Sulle intercettazioni la situazione è semplice: da destra a sinistra nessuno è entusiasta di vedere spiattellate sulle pagine dei quotidiani le conversazioni scomode avute con elementi indagati o di dubbia affidabilità. Tutti (o quasi) sono più interessati a tutelare la propria privacy a discapito del diritto dei cittadini di SAPERE chi sono realmente le persone che detengono il potere nel nostro paese. Tutti (o quasi) vogliono salvaguardare quell’alone di segretezza, di opacità che pervade la nostra politica e che la rende così dannatamente distante dai cittadini.

Non c’è da meravigliarsi se la “Casta” si auto-tutela. Il Parlamento è l’unico organo istituzionale che può “farsi le regole” su misura, che può modificare le norme dello Stato in base alle proprie esigenze corporative. La Magistratura e gli organi di sicurezza devono rispettare le leggi emanate dal Parlamento, ma il Parlamento è sottoposto alle leggi emanate dal Parlamento stesso.

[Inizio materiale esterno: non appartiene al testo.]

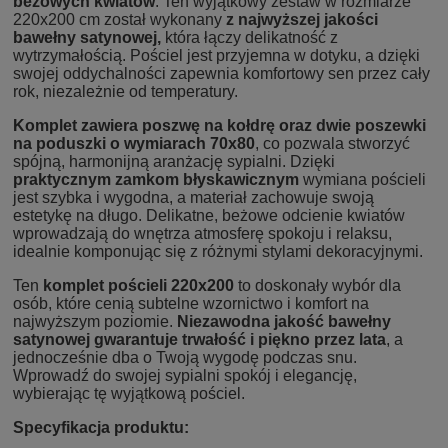
beżowych kwiatów
. Ten wyjątkowy zestaw w rozmiarze
220x200 cm został wykonany
z najwyższej jakości
bawełny satynowej,
która łączy delikatność z
wytrzymałością. Pościel jest przyjemna w dotyku, a dzięki
swojej oddychalności zapewnia komfortowy sen przez cały
rok, niezależnie od temperatury.
Komplet zawiera poszwę na kołdrę oraz dwie poszewki
na poduszki o wymiarach 70x80
, co pozwala stworzyć
spójną, harmonijną aranżację sypialni. Dzięki
praktycznym zamkom błyskawicznym
wymiana pościeli
jest szybka i wygodna, a materiał zachowuje swoją
estetykę na długo. Delikatne, beżowe odcienie kwiatów
wprowadzają do wnętrza atmosferę spokoju i relaksu,
idealnie komponując się z różnymi stylami dekoracyjnymi.
Ten
komplet pościeli 220x200
to doskonały wybór dla
osób, które cenią subtelne wzornictwo i komfort na
najwyższym poziomie.
Niezawodna jakość bawełny
satynowej gwarantuje trwałość i piękno przez lata
, a
jednocześnie dba o Twoją wygodę podczas snu.
Wprowadź do swojej sypialni spokój i elegancję,
wybierając tę wyjątkową pościel.
Specyfikacja produktu: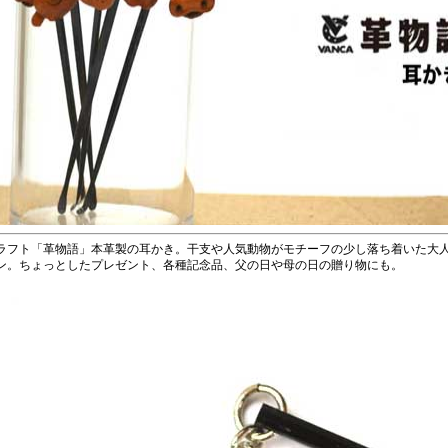
ラフト「革物語」本革製の耳かき。干支や人気動物がモチーフの少し落ち着いた大
ン。ちょっとしたプレゼント、各種記念品、父の日や母の日の贈り物にも。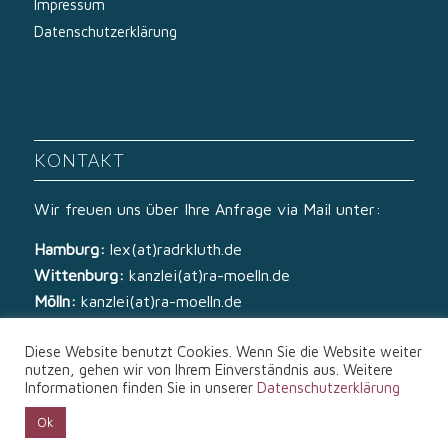
Impressum
Datenschutzerklärung
KONTAKT
Wir freuen uns über Ihre Anfrage via Mail unter:
Hamburg:
lex(at)radrkluth.de
Wittenburg:
kanzlei(at)ra-moelln.de
Mölln:
kanzlei(at)ra-moelln.de
Diese Website benutzt Cookies. Wenn Sie die Website weiter
nutzen, gehen wir von Ihrem Einverständnis aus. Weitere
Informationen finden Sie in unserer
Datenschutzerklärung
Ok
© Copyright - Rechtsanwälte Kluth & von Zech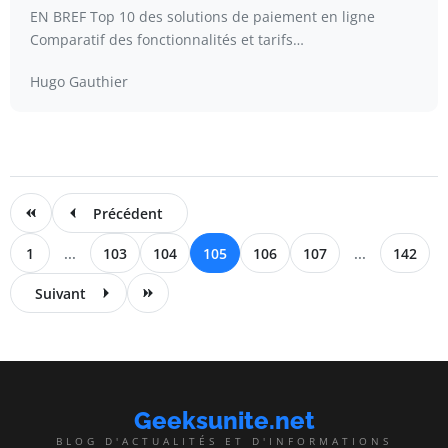
EN BREF Top 10 des solutions de paiement en ligne
Comparatif des fonctionnalités et tarifs…
Hugo Gauthier
Précédent
1
...
103
104
105
106
107
...
142
Suivant
Geeksunite.net
BLOG D'ACTUALITÉS ET D'INFORMATIONS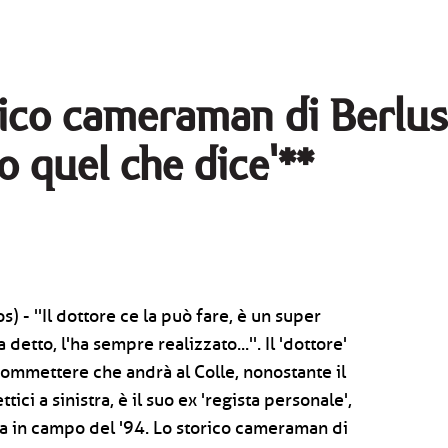
rico cameraman di Berlusc
o quel che dice'**
 - ''Il dottore ce la può fare, è un super
detto, l'ha sempre realizzato...''. Il 'dottore'
scommettere che andrà al Colle, nonostante il
ttici a sinistra, è il suo ex 'regista personale',
a in campo del '94. Lo storico cameraman di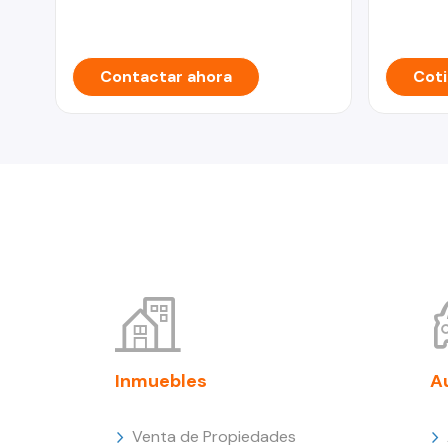
Contactar ahora
Coti
Inmuebles
A
Venta de Propiedades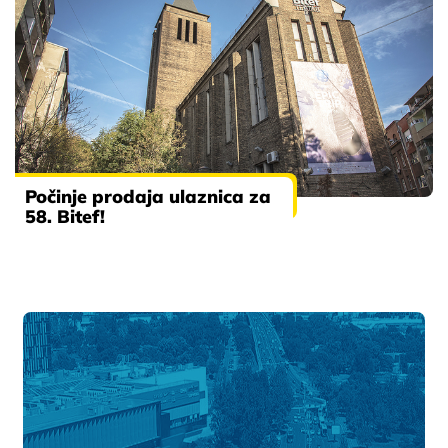
Počinje prodaja ulaznica za
58. Bitef!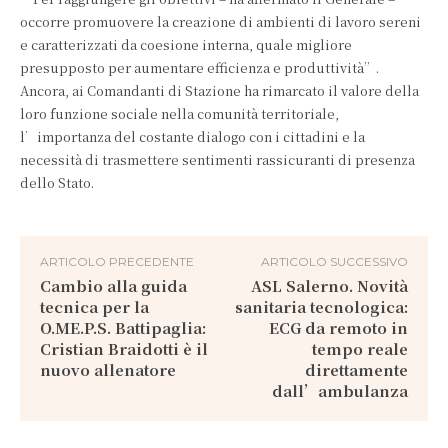
occorre promuovere la creazione di ambienti di lavoro sereni
e caratterizzati da coesione interna, quale migliore
presupposto per aumentare efficienza e produttività”.
Ancora, ai Comandanti di Stazione ha rimarcato il valore della
loro funzione sociale nella comunità territoriale,
l’importanza del costante dialogo con i cittadini e la
necessità di trasmettere sentimenti rassicuranti di presenza
dello Stato.
ARTICOLO PRECEDENTE
ARTICOLO SUCCESSIVO
Cambio alla guida
ASL Salerno. Novità
tecnica per la
sanitaria tecnologica:
O.ME.P.S. Battipaglia:
ECG da remoto in
Cristian Braidotti è il
tempo reale
nuovo allenatore
direttamente
dall’ambulanza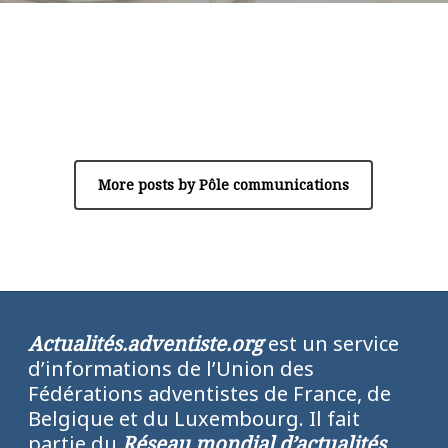
Author
Pôle communications
More posts by Pôle communications
Actualités.adventiste.org
est un service
d’informations de l’Union des
Fédérations adventistes de France, de
Belgique et du Luxembourg. Il fait
partie du
Réseau mondial d’actualités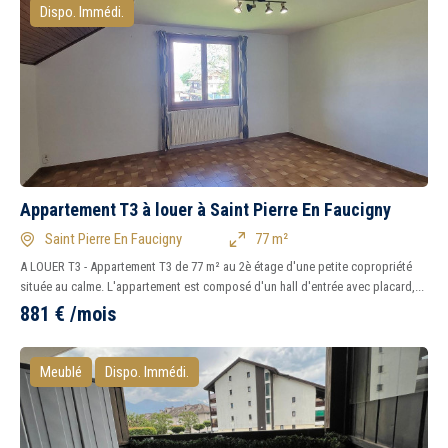
Dispo. Immédi.
Tous
Oui
Non
Peu importe
Immédiatement
Appartement T3 à louer à Saint Pierre En Faucigny
Saint Pierre En Faucigny
77 m²
A LOUER T3 - Appartement T3 de 77 m² au 2è étage d'une petite copropriété
située au calme. L'appartement est composé d'un hall d'entrée avec placard,...
881
€
/mois
Meublé
Dispo. Immédi.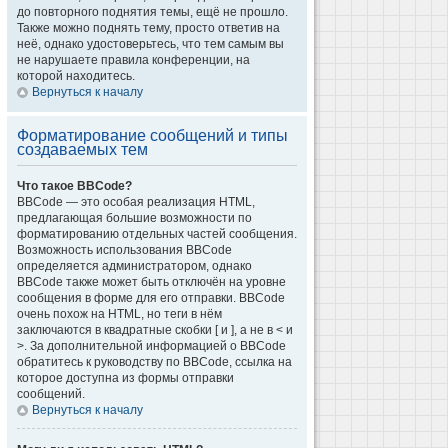
до повторного поднятия темы, ещё не прошло.
Также можно поднять тему, просто ответив на
неё, однако удостоверьтесь, что тем самым вы
не нарушаете правила конференции, на
которой находитесь.
Вернуться к началу
Форматирование сообщений и типы
создаваемых тем
Что такое BBCode?
BBCode — это особая реализация HTML,
предлагающая большие возможности по
форматированию отдельных частей сообщения.
Возможность использования BBCode
определяется администратором, однако
BBCode также может быть отключён на уровне
сообщения в форме для его отправки. BBCode
очень похож на HTML, но теги в нём
заключаются в квадратные скобки [ и ], а не в < и
>. За дополнительной информацией о BBCode
обратитесь к руководству по BBCode, ссылка на
которое доступна из формы отправки
сообщений.
Вернуться к началу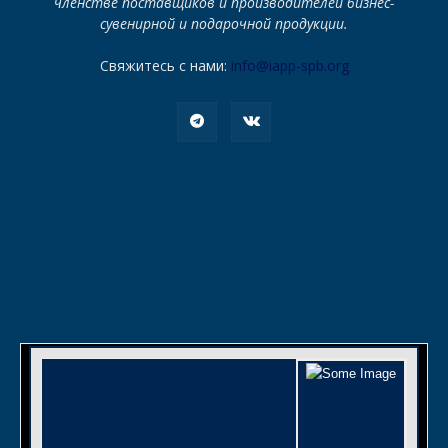
членстве поставщиков и производителей бизнес-
сувенирной и подарочной продукции.
Свяжитесь с нами:
info@iapp-spb.org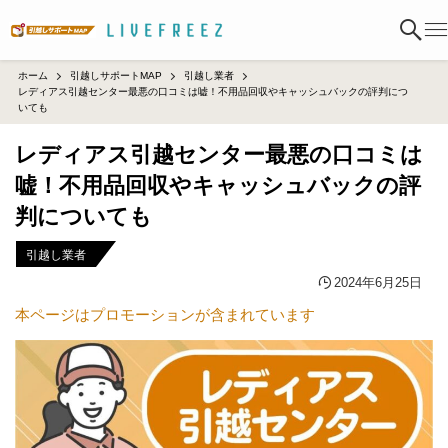
ホーム
引越しサポートMAP
引越し業者
レディアス引越センター最悪の口コミは嘘！不用品回収やキャッシュバックの評判につ
いても
レディアス引越センター最悪の口コミは
嘘！不用品回収やキャッシュバックの評
判についても
引越し業者
2024年6月25日
本ページはプロモーションが含まれています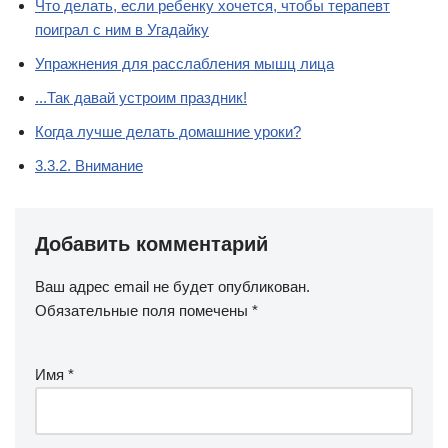
Что делать, если ребенку хочется, чтобы терапевт
поиграл с ним в Угадайку
Упражнения для расслабления мышц лица
...Так давай устроим праздник!
Когда лучше делать домашние уроки?
3.3.2. Внимание
Добавить комментарий
Ваш адрес email не будет опубликован.
Обязательные поля помечены
*
Имя
*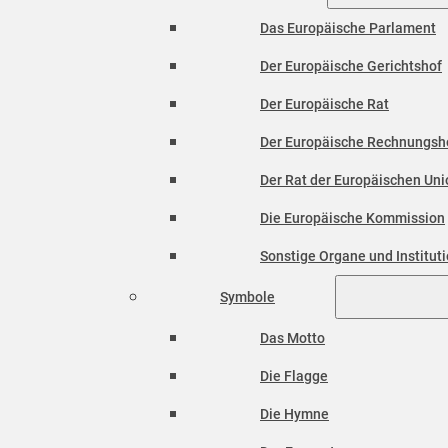
Das Europäische Parlament
Der Europäische Gerichtshof
Der Europäische Rat
Der Europäische Rechnungsh
Der Rat der Europäischen Unio
Die Europäische Kommission
Sonstige Organe und Institut
Symbole
Das Motto
Die Flagge
Die Hymne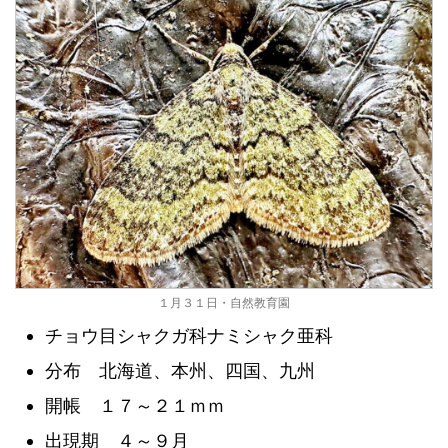
１月３１日・自然教育園
チョウ目シャクガ科ナミシャク亜科
分布 北海道、本州、四国、九州
開帳 １７～２１ｍｍ
出現期 ４～９月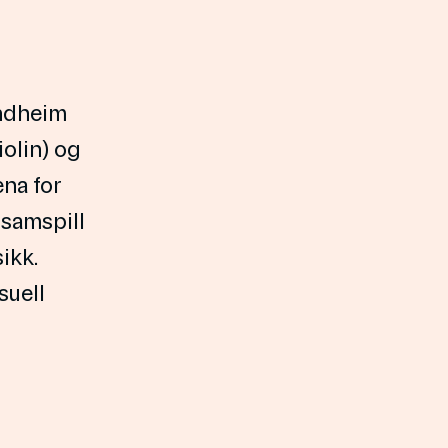
ondheim
iolin) og
ena for
 samspill
ikk.
suell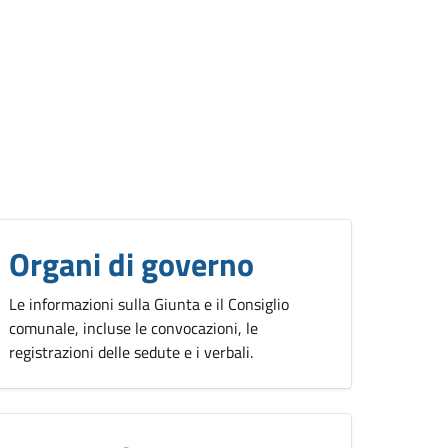
Organi di governo
Le informazioni sulla Giunta e il Consiglio
comunale, incluse le convocazioni, le
registrazioni delle sedute e i verbali.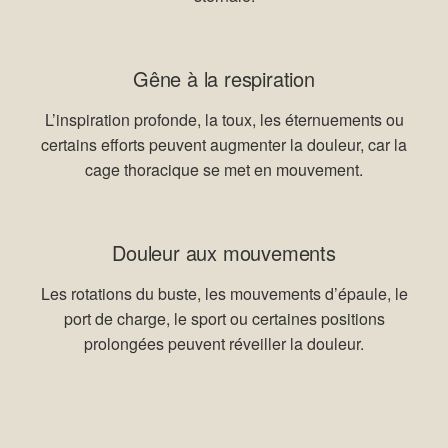
Gêne à la respiration
L’inspiration profonde, la toux, les éternuements ou
certains efforts peuvent augmenter la douleur, car la
cage thoracique se met en mouvement.
Douleur aux mouvements
Les rotations du buste, les mouvements d’épaule, le
port de charge, le sport ou certaines positions
prolongées peuvent réveiller la douleur.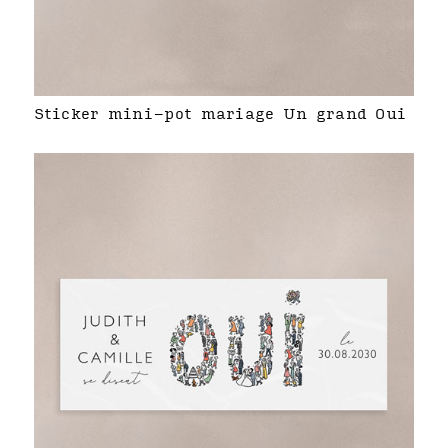
Sticker mini-pot mariage Un grand Oui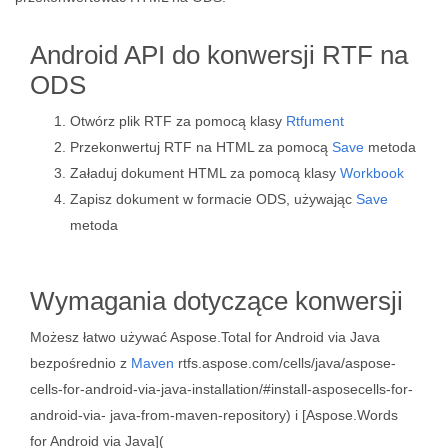
Android API do konwersji RTF na
ODS
Otwórz plik RTF za pomocą klasy
Rtfument
Przekonwertuj RTF na HTML za pomocą
Save
metoda
Załaduj dokument HTML za pomocą klasy
Workbook
Zapisz dokument w formacie ODS, używając
Save
metoda
Wymagania dotyczące konwersji
Możesz łatwo używać Aspose.Total for Android via Java
bezpośrednio z
Maven
rtfs.aspose.com/cells/java/aspose-
cells-for-android-via-java-installation/#install-asposecells-for-
android-via- java-from-maven-repository) i [Aspose.Words
for Android via Java](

Ma quindi chi diavolo controlla il Parlamento? In teoria l’opinione pubblica, in pratica nessuno. Le intercettazioni sono uno degli strumenti che permettono all’opinione pubblica di tenere sotto controllo e limitare l’iniziativa del Parlamento ed è proprio per questo motivo che si vogliono limitare, rivendicando la fatidica “privacy”.

Mettiamola così: il giorno in cui i cittadini comuni potranno emanare le leggi che regolano i privilegi della Casta, i parlamentari potranno rivendicare la loro “privacy”.